I didn’t exactly begin working in professional sports in the dark ages, but I never would have predicted, nor did I hear anyone else predict, that professional athletics, an occupation based solely on world class physicality, would become subservient to technology, math, and yes, robotics. But if in the modern age technology and automation can take over professional sports, chances are it can disrupt any workplace. So if Democratic politicians want to give away other people’s money by jacking up the minimum wage to $15 an hour, the marketplace will respond like Wendy’s by installing self-service kiosks. Goodbye hamburger flipping jobs.

Nor is this disruption aimed at just low skilled jobs. Georgia Tech professor Ashok Goel employed a teaching assistant named Jill Watson for his popular on-line computer science class. Jill was nothing more than an artificial intelligence system a.k.a. IBM Watson. At the end of the semester many of the students didn’t realize Jill wasn’t flesh and blood. Add to the fact that some of the world’s richest men, like Jeff Bezos, are betting big on artificial intelligence and that the aforementioned IBM has over 500 patents on artificial intelligence alone, and you begin to see a future workplace discomforting for many in today’s workforce.

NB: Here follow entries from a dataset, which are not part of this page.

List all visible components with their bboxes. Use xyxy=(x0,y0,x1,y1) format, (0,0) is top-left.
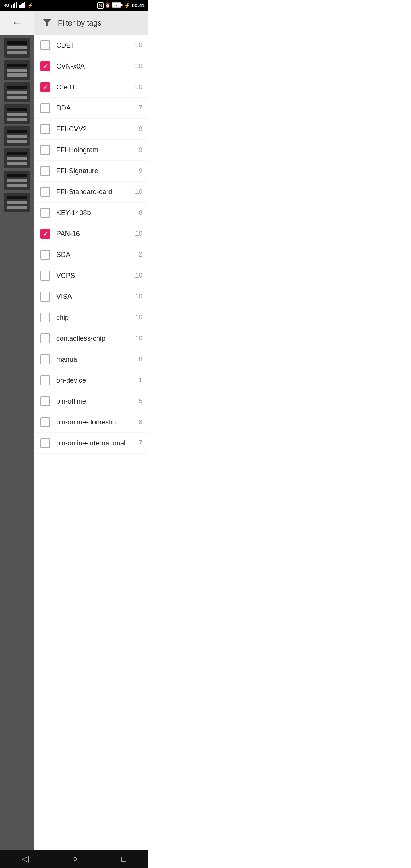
filter-item-ffi-hologram[interactable]: FFI-Hologram9 xyxy=(34,140,148,161)
filter-item-on-device[interactable]: on-device1 xyxy=(34,370,148,391)
filter-item-sda[interactable]: SDA2 xyxy=(34,244,148,265)
tag-label-pin-online-international: pin-online-international xyxy=(56,439,133,447)
filter-item-cvn-x0a[interactable]: CVN-x0A10 xyxy=(34,56,148,77)
tag-count-pan-16: 10 xyxy=(133,230,142,238)
tag-label-credit: Credit xyxy=(56,83,133,91)
tag-count-key-1408b: 8 xyxy=(133,209,142,217)
sidebar-card-5[interactable] xyxy=(4,126,30,146)
sidebar-card-3[interactable] xyxy=(4,82,30,102)
checkbox-ffi-standard-card[interactable] xyxy=(40,187,50,197)
filter-item-chip[interactable]: chip10 xyxy=(34,307,148,328)
time-display: 00:41 xyxy=(132,3,145,8)
sidebar-card-6[interactable] xyxy=(4,148,30,168)
card-line-mid2 xyxy=(7,51,27,54)
card-line-mid2 xyxy=(7,140,27,143)
signal-4g: 4G xyxy=(4,3,10,8)
status-right: N ⏰ 100 ⚡ 00:41 xyxy=(97,2,145,9)
nav-recents-button[interactable]: □ xyxy=(114,851,134,867)
checkbox-sda[interactable] xyxy=(40,250,50,260)
card-line-top xyxy=(7,64,27,67)
alarm-icon: ⏰ xyxy=(105,3,110,8)
svg-rect-6 xyxy=(22,3,24,8)
filter-item-dda[interactable]: DDA7 xyxy=(34,98,148,119)
checkbox-on-device[interactable] xyxy=(40,375,50,385)
nfc-icon: N xyxy=(97,2,103,9)
card-line-top xyxy=(7,130,27,133)
checkbox-pin-online-international[interactable] xyxy=(40,438,50,448)
tag-label-ffi-hologram: FFI-Hologram xyxy=(56,146,133,154)
sidebar-card-2[interactable] xyxy=(4,60,30,80)
tag-label-sda: SDA xyxy=(56,251,133,259)
card-line-mid1 xyxy=(7,179,27,182)
filter-item-ffi-cvv2[interactable]: FFI-CVV29 xyxy=(34,119,148,140)
tag-label-ffi-cvv2: FFI-CVV2 xyxy=(56,125,133,133)
filter-item-ffi-standard-card[interactable]: FFI-Standard-card10 xyxy=(34,182,148,203)
svg-rect-1 xyxy=(13,4,14,8)
filter-item-pin-online-international[interactable]: pin-online-international7 xyxy=(34,433,148,454)
card-line-top xyxy=(7,86,27,89)
checkbox-cvn-x0a[interactable] xyxy=(40,61,50,71)
checkbox-vcps[interactable] xyxy=(40,271,50,281)
sidebar-card-4[interactable] xyxy=(4,104,30,124)
filter-header: Filter by tags xyxy=(34,11,148,35)
tag-label-ffi-signature: FFI-Signature xyxy=(56,167,133,175)
checkbox-ffi-signature[interactable] xyxy=(40,166,50,176)
checkbox-manual[interactable] xyxy=(40,354,50,364)
tag-label-visa: VISA xyxy=(56,293,133,301)
filter-item-visa[interactable]: VISA10 xyxy=(34,286,148,307)
bolt-icon: ⚡ xyxy=(124,2,131,8)
signal-bars xyxy=(11,2,18,8)
filter-item-pan-16[interactable]: PAN-1610 xyxy=(34,223,148,244)
back-button[interactable]: ← xyxy=(0,11,34,35)
tag-label-cvn-x0a: CVN-x0A xyxy=(56,62,133,70)
filter-item-cdet[interactable]: CDET10 xyxy=(34,35,148,56)
checkbox-ffi-cvv2[interactable] xyxy=(40,124,50,134)
checkbox-cdet[interactable] xyxy=(40,40,50,50)
tag-count-chip: 10 xyxy=(133,314,142,321)
svg-rect-9 xyxy=(121,4,122,6)
nav-back-button[interactable]: ◁ xyxy=(14,851,36,867)
tag-count-ffi-cvv2: 9 xyxy=(133,125,142,133)
filter-item-vcps[interactable]: VCPS10 xyxy=(34,265,148,286)
svg-rect-0 xyxy=(11,5,12,8)
tag-count-ffi-standard-card: 10 xyxy=(133,188,142,196)
filter-item-pin-offline[interactable]: pin-offline5 xyxy=(34,391,148,412)
svg-rect-5 xyxy=(21,4,22,8)
tag-label-ffi-standard-card: FFI-Standard-card xyxy=(56,188,133,196)
checkbox-pan-16[interactable] xyxy=(40,229,50,239)
filter-item-contactless-chip[interactable]: contactless-chip10 xyxy=(34,328,148,349)
bottom-navigation: ◁ ○ □ xyxy=(0,850,148,868)
checkbox-pin-offline[interactable] xyxy=(40,396,50,406)
tag-label-pin-offline: pin-offline xyxy=(56,397,133,405)
tag-count-credit: 10 xyxy=(133,83,142,91)
checkbox-visa[interactable] xyxy=(40,292,50,302)
checkbox-contactless-chip[interactable] xyxy=(40,333,50,343)
checkbox-chip[interactable] xyxy=(40,313,50,322)
tag-label-vcps: VCPS xyxy=(56,272,133,280)
tag-count-dda: 7 xyxy=(133,104,142,112)
tag-count-cvn-x0a: 10 xyxy=(133,62,142,70)
tag-count-pin-online-international: 7 xyxy=(133,439,142,447)
sidebar-card-8[interactable] xyxy=(4,193,30,212)
filter-item-credit[interactable]: Credit10 xyxy=(34,77,148,98)
filter-item-key-1408b[interactable]: KEY-1408b8 xyxy=(34,203,148,223)
checkbox-dda[interactable] xyxy=(40,103,50,113)
checkbox-credit[interactable] xyxy=(40,82,50,92)
card-line-mid2 xyxy=(7,184,27,187)
nav-home-button[interactable]: ○ xyxy=(65,851,85,867)
filter-item-pin-online-domestic[interactable]: pin-online-domestic8 xyxy=(34,412,148,433)
filter-item-ffi-signature[interactable]: FFI-Signature9 xyxy=(34,161,148,182)
card-line-mid1 xyxy=(7,46,27,49)
filter-item-manual[interactable]: manual8 xyxy=(34,349,148,370)
checkbox-key-1408b[interactable] xyxy=(40,208,50,218)
card-line-mid1 xyxy=(7,135,27,138)
card-line-top xyxy=(7,41,27,45)
sidebar-card-1[interactable] xyxy=(4,38,30,58)
sidebar xyxy=(0,35,34,850)
sidebar-card-7[interactable] xyxy=(4,171,30,190)
tag-label-manual: manual xyxy=(56,356,133,364)
checkbox-pin-online-domestic[interactable] xyxy=(40,417,50,427)
checkbox-ffi-hologram[interactable] xyxy=(40,145,50,155)
tag-count-pin-offline: 5 xyxy=(133,397,142,405)
tag-label-key-1408b: KEY-1408b xyxy=(56,209,133,217)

I’m not a Luddite, nor Chicken Little predicting the sky is going to fall due to technology. If the past is any indicator, technology will provide more good than bad. But add into the mix unchecked immigration, which now accounts for 16.7% of the American workforce, globalization, and over a generation of stagnant wages, and the American worker has that sinking feeling that his future is being outsourced to foreign born workers and to modern technology.

Nor can we be reassured in the Western World that our elected officials and experts have any grasp of what’s to be done about the slow strangulation of job creation. So far their grand plan is to toy with an idea to give away a monthly subsistent stipend to anyone who can breathe to make up for lost work. This month there was a referendum in Switzerland to give a monthly paycheck to every adult regardless of their financial circumstances. The voters in Switzerland were wise enough to reject it with a whopping 77% no vote, understanding it would be a substantial blow to individual responsibility as well as lead to massive immigration that would make the migration crisis that now plagues the Continent seem like child’s play in comparison.

On this side of the Atlantic famed political scientist Charles Murray argued in a June op-ed piece in the Wall Street Journal for a Universal Basic Income to all Americans. To be fair to Mr. Murray he clearly states that “A UBI will do the good things I claim only if it replaces all other transfer payments and the bureaucracies that oversee them.” To which I respond, are you kidding me? Does he not understand how Washington, D.C. works? If a Universal Basic Income ever got established, it would quickly become a mere addition to other welfare payments.

We really can’t control nor predict the impact of future technology, and I believe the average American isn’t looking for a “free money” handout that would keep him just above the poverty line. What the American worker wants and needs is an opportunity to have a career which, if they work hard, gives them a fighting chance of a brighter future.

Last year a minor league baseball team in San Rafael, California, used a robotic umpire to call balls and strikes in a game, perhaps foreshadowing the beginning of the end of umpires. Major League Umpires have already been emasculated to the point that after every close call we humans sit breathlessly and wait for technology to tell us if the call will stand. Even spectators can be outsourced, as proven in South Korea where they currently use Fanbots (robots) who cheer and do the wave at the appropriate moment.

These changes in the sports world are just a microcosm of what is happening worldwide with the workforce. Are we prepared for the displacement of millions of jobs that will come with technology? I doubt it, but perhaps we can just ask the robots what to do. After all, our current leadership hasn’t a clue.